Recently I heard a description of love which I could really identify with. It is about hearts and golden strings. I could not describe it further as I think the description is unique and belongs to the owner who had used his heart and mind to form the definition of Love. Besides, I want to keep it as an exclusive memory and not share it openly here. Reflecting on the definition, it is true that in this life many would not be able to find such Love. I often thought I found it, until reality hits and I am made to see that I did not experience such Love.
It is hard to quantify love, however it is vital to find a life partner who makes you feel Loved and this is only possible if the giver understands the recipient's Love language. Having a mismatch in the love language would only translate to feelings of lack of Love. Reminds me of the mandarin song by Sam Lee where part of the lyrics goes by "What you desire, I could not give; What I could give, is not what you desire". Isn't it wonderful if we were taught how to find Love in a more rational or quantitative manner? I think there will be more successful relationships and people would make much conscious choices in choosing their partners. Then again, is Love suppose to be rational and conscious or is it an unexplainable feeling?
I often thought I was satisfied with my Love life and I was very sure I thought things through carefully before I decided to tie the knot. I thought I was confident and know what I am doing and I felt pride in being loyal to my partner. My Love life could be described as peaceful and stable but all of this were recently challenged when I met someone who is a mirror of my personality. I'm not sure how did I build feelings for this person but he certainly made the invisible emptiness in my heart to surface and filled the void with his Love. I think it is terrifying to find out that there is a gap in my relationship and to have someone else other than my partner filling that gap made me feel conflicted. I often deem myself as a loyal and faithful person towards my partner but now I really doubt myself as my heart seems to be occupied by another person. I do not Love my partner less but I just felt more Loved by the new person.
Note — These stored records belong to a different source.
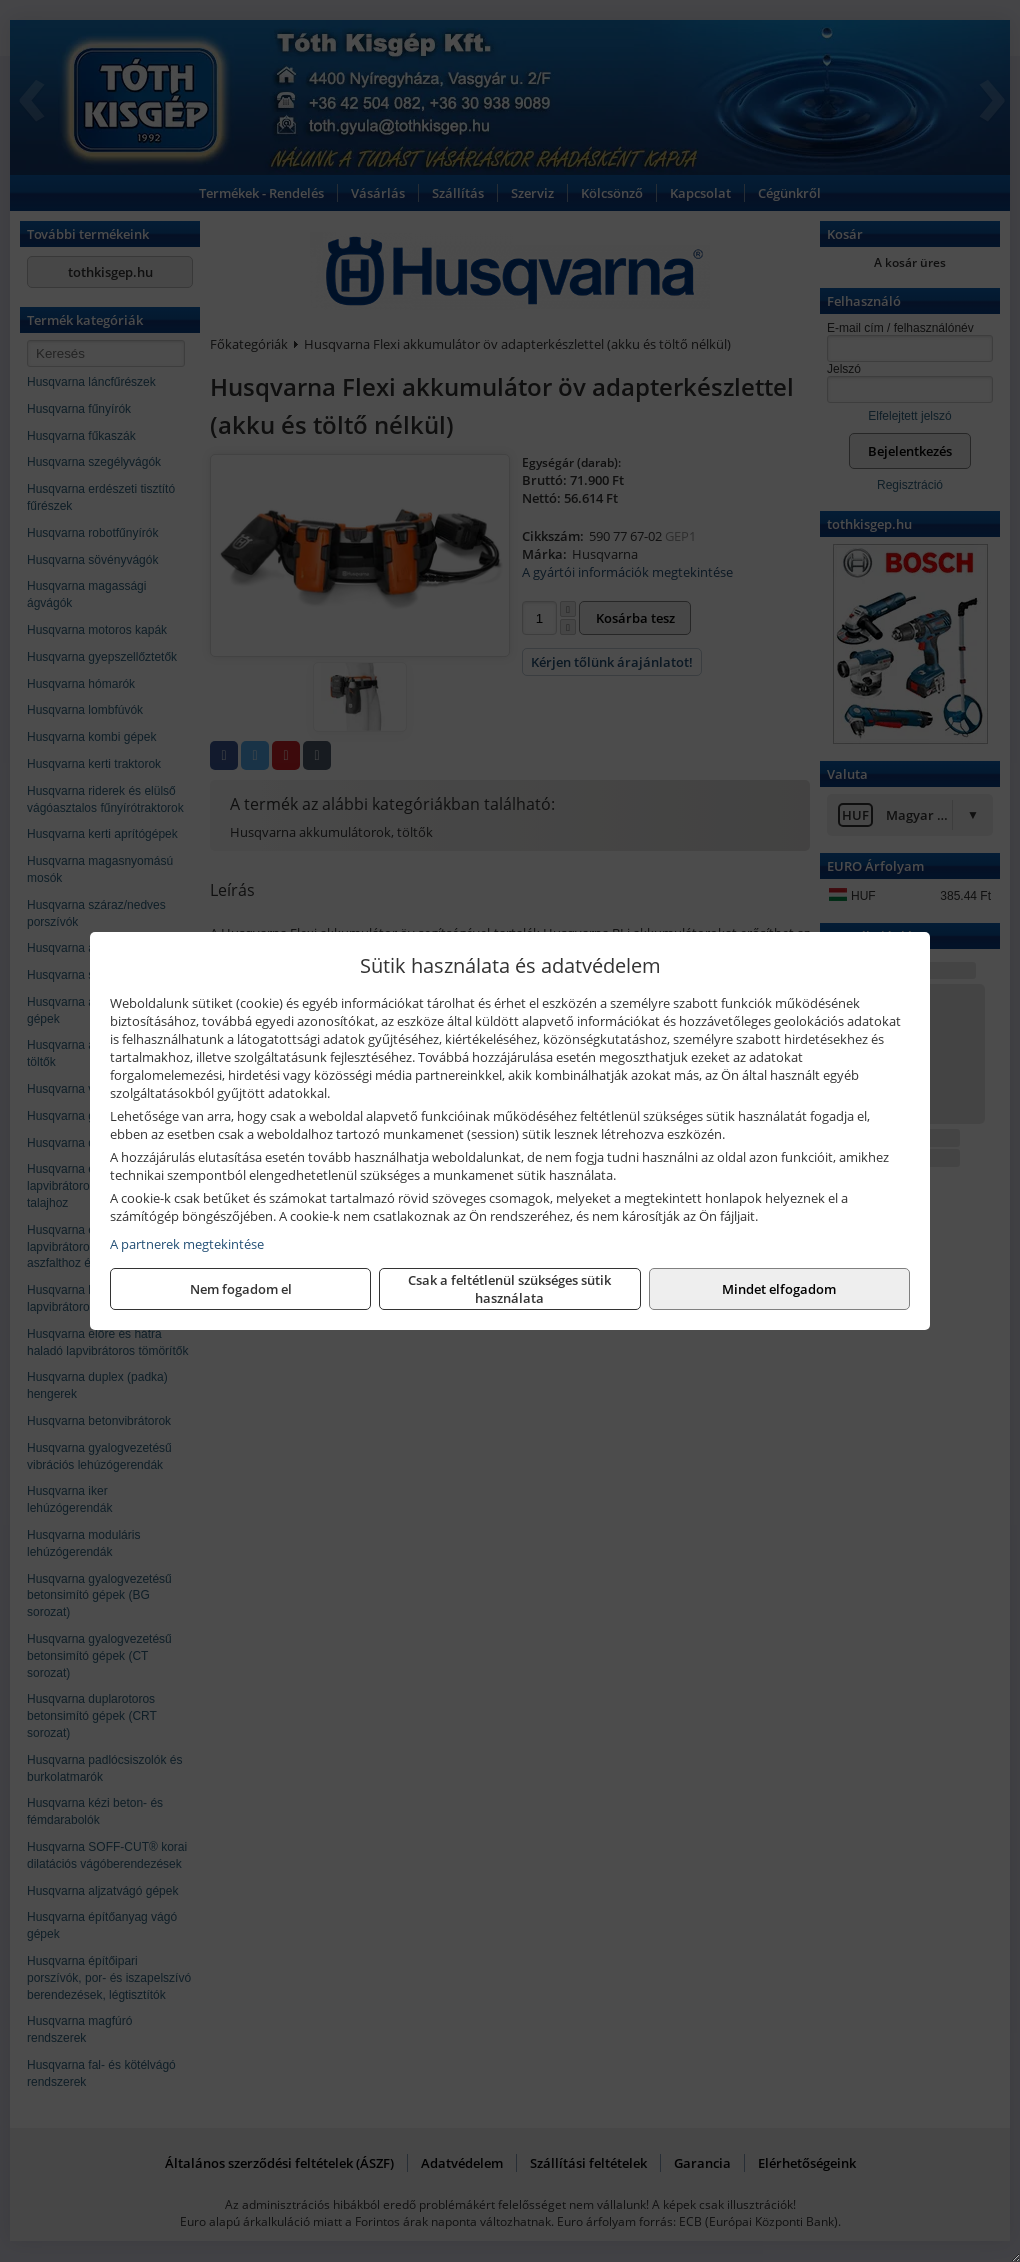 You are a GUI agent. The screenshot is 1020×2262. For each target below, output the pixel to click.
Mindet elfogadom (779, 1289)
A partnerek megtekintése (187, 1244)
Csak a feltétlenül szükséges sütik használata (509, 1289)
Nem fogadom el (241, 1289)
Critically reviewing my former relationship, there is definitely Love between me and my partner but it doesn't feel sufficient. I wanted my partner to look at me with admiration, to adore me by letting me know verbally, to treat me as someone so precious that he will never want to loose me. However, I couldn't feel these emotions most of the time. With my newfound Love, I feel all the emotions I wanted to feel and everything felt natural and comforting. There's not much resistance and stubbornness involved and although we planned to transition it just didn't feel right. The love is self willing and beautiful to the extent that I could no longer believe it is earthly but instead spiritual. Yes, a relationship with him will definitely be sustainable in the long run, I strongly believe so unless both of us change which is very unlikely given the similar personalities.
I am not sure what was my karmic debt or what have I done in all my past lives to deserve meeting a person who mean so much to me yet we are two parallel lines that will never get to intersect. I know one of my weakness is having attachments and difficulties in letting go. Perhaps this is a spiritual test to see if I am able to set the one I Love free, if I am able to Love freely without possessing, if I could be selfless. 8 billion people in this world yet you really tug at my heart strings and left an everlasting impression. I wish someday we could both have the same dream and meet in our dreams to experience the physical presence of one another. I often wonder, will You still Love me in real life, will we still feel Loved the way we feel in our mental and emotional interactions? Maybe some questions are not meant to be answered and some truth are better left folded? I honestly do not know.